An urn, during municipal elections in Marseille.

(archives) -

CLEMENT MAHOUDEAU / AFP

Against a background of massive abstention, the left and the right are competing for six seats of deputies on Sunday, on the occasion of the second round of partial legislative elections from which the LREM candidates were eliminated.

These elections are the consequence of the municipal elections and the appointment of a new government in July.

The abstention promises to be very strong, like the first round organized last Sunday in the midst of a health crisis.

Voters were few to go to the polls, with between 13 and 21% participation depending on the constituency.

The presidential party, which only challenged one seat, was eliminated in the first round in the constituencies where it stood, ie half.

The "marchers" have already lost the 11th district of Yvelines, where Nadia Hai, appointed Minister for the City, had resigned.

She thus voluntarily provoked a by-election to prevent her deputy, indicted for drug trafficking, from sitting.

The favorite right to win the LREM constituency of Trappe

In this constituency which was once that of the former socialist candidate for the 2017 presidential election, Benoît Hamon, the mayor of Bois d'Arcy (LR) Philippe Benassaya was ahead of the first by 1,283 votes (36.62%). Deputy Mayor of Trappes (Génération. s), Sandrine Grandgambe (24.83%).

In Colmar and Neuf-Brisach, in a constituency traditionally anchored to the right, the LR candidate is also in a good position to win.

Yves Hemedinger came out largely in the lead of the first round with 45.39% of the vote.

He will face in the second round the ecologist Frédéric Hilbert (23.53%) to succeed Eric Straumann (LR) who became mayor of Colmar.

Another duel between the right and the ecologists will take place in the third district of Maine-et-Loire.

With 22.8% of the vote, the candidate (EELV) of union of the left Daphné Raveneau followed the LR candidate Anne-Laure Blin (25%) in the first round.

But the right, which was divided in these cantons north of Saumur, has not let slip the seat of deputy since the beginnings of the Fifth Republic.

A PS-EELV duel in Val-de-Marne

In the ninth district of Val-de-Marne, third and last district where EELV presents a candidate, the game will not be easier for the head of the environmentalist list.
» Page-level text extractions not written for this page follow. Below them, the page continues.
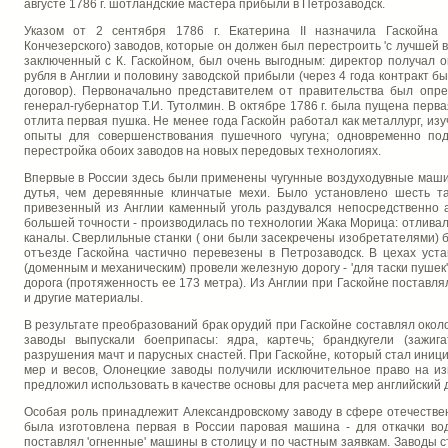
августе 1786 г. шотландские мастера прибыли в Петрозаводск.
Указом от 2 сентября 1786 г. Екатерина II назначила Гаскойна 
Кончезерского) заводов, которые он должен был перестроить 'с лучшей в
заключенный с К. Гаскойном, был очень выгодным: директор получал о
рубля в Англии и половину заводской прибыли (через 4 года контракт б
договор). Первоначально представителем от правительства был опре
генерал-губернатор Т.И. Тутолмин. В октябре 1786 г. была пущена перв
отлита первая пушка. Не менее года Гаскойн работал как металлург, из
опыты для совершенствования пушечного чугуна; одновременно по
перестройка обоих заводов на новых передовых технологиях.
Впервые в России здесь были применены чугунные воздуходувные маши
дутья, чем деревянные клинчатые мехи. Было установлено шесть т
привезенный из Англии каменный уголь раздувался непосредственно 
большей точности - производилась по технологии Жака Морица: отлива
каналы. Сверлильные станки ( они были засекречены изобретателями) 
отъезде Гаскойна частично перевезены в Петрозаводск. В цехах уста
(доменным и механическим) провели железную дорогу - 'для таски пушек
дорога (протяженность ее 173 метра). Из Англии при Гаскойне поставля
и другие материалы.
В результате преобразований брак орудий при Гаскойне составлял окол
заводы выпускали боеприпасы: ядра, картечь; брандкугели (зажиг
разрушения мачт и парусных снастей. При Гаскойне, который стал ини
мер и весов, Олонецкие заводы получили исключительное право на изг
предложил использовать в качестве основы для расчета мер английский 
Особая роль принадлежит Александровскому заводу в сфере отечествен
была изготовлена первая в России паровая машина - для откачки в
поставлял 'огненные' машины в столицу и по частным заявкам. Заводы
Last Sunday, Sandra Regol, number 2 of EELV, came in second, with 17.35% of the vote, behind the PS candidate Isabelle Santiago (33.74%), against a background of record abstention (87%) and of fratricidal wars on the left.

In the 5th district of Seine-Maritime, the socialist candidate Gérard Leseul is widely preferred after coming first in the first round, with nearly 40% of the vote.

He faces the RN candidate Jean-Cyril Montier (18.01%) to succeed Christophe Bouillon (PS), elected mayor of Barentin in May.

Ditto in the second constituency of Réunion.

With 52.15% of the vote, Karine Lebon (union of the lefts) came comfortably in the lead of the first round, ahead of the various right Audrey Fontaine (15.83%).

Only the abstention amounting to 84.85% deprived her of a victory in the first round.

Karine Lebon is supported by Huguette Bello, who resigned from the National Assembly after her election as mayor of Saint-Paul.